После первых приветствий отец спросил:
— Ты давно ли овдовел?
— Два года.
— Молодая жена была?
— Молодая.
— Э-э! такова-то жизнь наша человеческая! Злак полей — больше ничего!
Софроний кивнул головой в знак согласия.
— Больше ничего! — повторил отец со вздохом. — А вы с нею хорошо жили?
— Хорошо.
— Ну, что ж делать! Воля господня. Он дал, он и взял! Ты не унывай.
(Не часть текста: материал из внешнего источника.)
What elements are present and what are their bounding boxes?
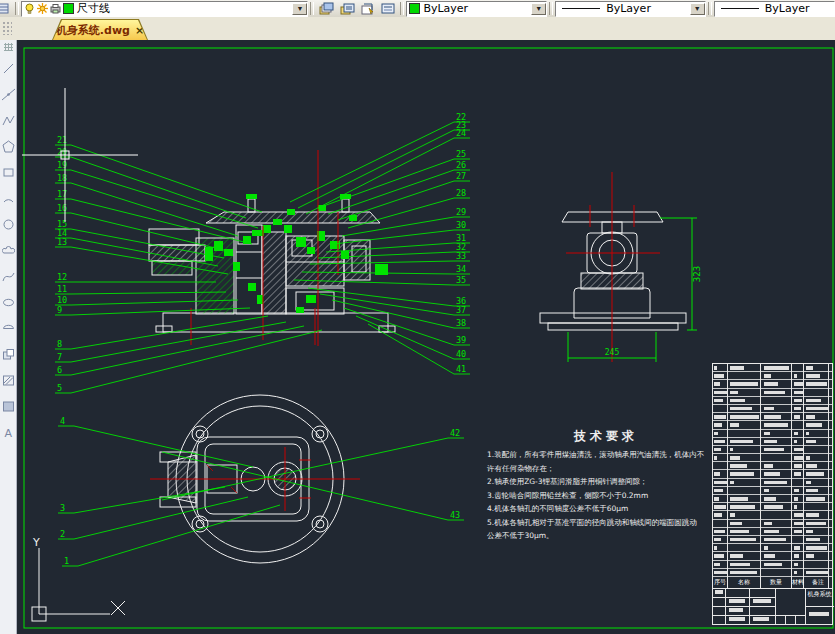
leader-line: [306, 138, 454, 214]
part-label: 16: [57, 203, 67, 213]
part-label: 12: [57, 272, 67, 282]
tech-requirement-line: 4.机体各轴孔的不同轴度公差不低于60μm: [487, 502, 725, 516]
construction-line-icon[interactable]: [1, 81, 16, 107]
tech-requirement-line: 公差不低于30μm。: [487, 529, 725, 543]
make-layer-current-button[interactable]: [357, 1, 378, 16]
layers-properties-toolbar: 尺寸线 ▼ ByLayer ▼ ByLayer ▼ ByLayer: [0, 0, 835, 18]
part-label: 9: [57, 305, 62, 315]
part-label: 8: [57, 339, 62, 349]
color-combo-dropdown[interactable]: ▼: [531, 3, 546, 15]
toolbar-separator: [310, 2, 314, 15]
parts-table-row: [713, 528, 832, 536]
layer-states-button[interactable]: [337, 1, 358, 16]
parts-table-row: [713, 438, 832, 446]
gradient-icon[interactable]: [1, 393, 16, 419]
part-label: 17: [57, 189, 67, 199]
leader-line: [344, 308, 454, 345]
part-label: 33: [456, 251, 466, 261]
part-label: 7: [57, 352, 62, 362]
part-label: 18: [57, 173, 67, 183]
part-label: 27: [456, 171, 466, 181]
parts-table-row: [713, 495, 832, 503]
leader-line: [320, 294, 454, 315]
parts-table-header-cell: 材料: [792, 578, 804, 587]
part-label: 39: [456, 335, 466, 345]
tabbar-grip[interactable]: [2, 21, 12, 35]
part-label: 30: [456, 220, 466, 230]
text-icon[interactable]: A: [1, 419, 16, 445]
ucs-icon: Y: [32, 536, 125, 621]
leader-line: [334, 230, 454, 244]
ellipse-icon[interactable]: [1, 289, 16, 315]
drawing-tab-title: 机身系统.dwg: [56, 23, 130, 38]
ellipse-arc-icon[interactable]: [1, 315, 16, 341]
part-label: 29: [456, 207, 466, 217]
parts-table-row: [713, 413, 832, 421]
tech-requirement-line: 2.轴承使用ZG-3锂基润滑脂并用铜针调整间隙；: [487, 475, 725, 489]
circle-icon[interactable]: [1, 211, 16, 237]
tab-close-icon[interactable]: ×: [135, 24, 144, 37]
spline-icon[interactable]: [1, 263, 16, 289]
leader-line: [356, 316, 454, 359]
part-label: 19: [57, 160, 67, 170]
polyline-icon[interactable]: [1, 107, 16, 133]
linetype-sample: [562, 8, 600, 9]
parts-table-row: [713, 462, 832, 470]
part-label: 13: [57, 237, 67, 247]
linetype-combo[interactable]: ByLayer ▼: [555, 1, 706, 17]
layer-freeze-sun-icon[interactable]: [37, 3, 48, 14]
part-label: 3: [60, 503, 65, 513]
current-layer-name: 尺寸线: [77, 1, 110, 16]
part-label: 24: [456, 128, 466, 138]
hatch-icon[interactable]: [1, 367, 16, 393]
polygon-icon[interactable]: [1, 133, 16, 159]
leader-line: [328, 170, 454, 214]
layer-color-swatch[interactable]: [63, 3, 74, 14]
line-icon[interactable]: [1, 55, 16, 81]
lineweight-combo[interactable]: ByLayer: [714, 1, 835, 17]
layer-combo-dropdown[interactable]: ▼: [292, 3, 307, 15]
arc-icon[interactable]: [1, 185, 16, 211]
revision-cloud-icon[interactable]: [1, 237, 16, 263]
bottom-view: [150, 395, 360, 563]
parts-table-row: [713, 389, 832, 397]
cad-application-window: { "toolbar": { "layer_name": "尺寸线", "col…: [0, 0, 835, 634]
toolbar-grip[interactable]: [4, 43, 13, 51]
parts-table-row: [713, 520, 832, 528]
layer-previous-button[interactable]: [316, 1, 337, 16]
leader-line: [71, 183, 238, 236]
part-label: 35: [456, 275, 466, 285]
rectangle-icon[interactable]: [1, 159, 16, 185]
layer-combo[interactable]: 尺寸线 ▼: [21, 1, 308, 17]
parts-table-row: [713, 454, 832, 462]
crosshair-cursor: [22, 88, 138, 222]
parts-table-row: [713, 487, 832, 495]
layer-update-button[interactable]: [378, 1, 399, 16]
layer-plot-printer-icon[interactable]: [50, 3, 61, 14]
drawing-canvas[interactable]: 323 245: [17, 40, 835, 634]
tech-requirement-line: 3.齿轮啮合间隙用铅丝检查，侧隙不小于0.2mm: [487, 489, 725, 503]
parts-table-row: [713, 372, 832, 380]
parts-table-row: [713, 503, 832, 511]
parts-table-row: [713, 561, 832, 569]
drawing-tab[interactable]: 机身系统.dwg ×: [52, 19, 148, 40]
leader-line: [74, 497, 248, 539]
leader-line: [78, 505, 280, 566]
color-combo[interactable]: ByLayer ▼: [406, 1, 547, 17]
ucs-x-marker: [111, 601, 125, 615]
parts-table-row: [713, 446, 832, 454]
part-label: 37: [456, 305, 466, 315]
parts-table-row: [713, 364, 832, 372]
part-label: 6: [57, 365, 62, 375]
part-label: 42: [450, 428, 460, 438]
insert-block-icon[interactable]: [1, 341, 16, 367]
linetype-combo-dropdown[interactable]: ▼: [690, 3, 705, 15]
tech-requirements-title: 技术要求: [487, 428, 725, 445]
leader-line: [71, 170, 258, 228]
leader-line: [71, 322, 286, 362]
part-label: 41: [456, 364, 466, 374]
layer-on-bulb-icon[interactable]: [24, 3, 35, 14]
parts-table-row: [713, 569, 832, 577]
lineweight-sample: [721, 8, 759, 9]
layer-manager-icon[interactable]: [0, 3, 11, 14]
Господь испытывает, кого любит, — внушительно сказал отец, облокотись своими тонкими, малосильными руками на стол и глядя слабыми, тусклыми глазами на пышущего здоровьем и мощию гостя. — Вот ты, бог даст, устроишься, заведешь себе огород… Вот ты пока примись да его оплети, а то забор-то совсем повалился. Покойник Данило слаб был, ни на какие работы не способен, ну и все пришло в запустенье, а ты теперь…
— Я прежде всего хочу себе хижку поставить, — сказал Софроний.
— Что? — спросил отец с изумлением.
— Хижку поставить. Жить негде.
— Отец Еремей приказал тебе с пономарем жить.
— На что ж мне с пономарем жить. Пономарь сам по себе, а я сам по себе.
— Что ж тебе пономарь, не по нраву, что ли?
— Отчего не по нраву: пономарь как пономарь.
— Так чего ж ты жить с ним сомневаешься?
— А слыхали вы, отец дьякон, присказку, как еж в раю в гостях был? Выжил год, да и ушел под лопух: нет, говорит, лучше, как под своим лопухом, — хочу в клубок свернусь, хочу лапки протяну!
Отец засмеялся. Я даже заметил, что мать, сидевшая поодаль от них за работою, слегка улыбнулась и после этого несколько раз глянула на гостя с удовольствием.
— Что правда, то правда, — сказал отец. — Да что ж поделаешь? По одежке протягивай ножки: коли есть где, во всю длину, а негде — подожми.
— Я своих не вытягиваю, куда не надо. Есть дьячковское положение,[1] — я только того и хочу. Отдай он мне мой сбор — и конец! С этим делом надо поспешить; пора теперь самая для построек: сухо, тепло.
— Ну, уж этого я не знаю! — сказал отец, опуская глаза в землю, потирая руки и притворно впадая в рассеянную задумчивость, что всегда бывало у него признаком смущения и тревоги. — Не знаю, не знаю…
— Сбор собрали сейчас же после пожару, стало быть…
— Не знаю! Не знаю! — несколько поспешно, но с той же рассеянной задумчивостью повторял отец.
— Вы напрасно, отец дьякон, опасаетесь со мной об этом говорить, — оказал Софроний.
Отец встрепенулся, как подстреленный; рассеянная задумчивость слетела с него, как спугнутая птица.
— Не мое дело! — проговорил он в тревоге. — Не мое дело! Я тут ни при чем!
— Это-то и худо, что все мы так: 'не мое дело', да 'я тут ни при чем'. Ну, да я запою-таки песню, хоть и подголосков не будет!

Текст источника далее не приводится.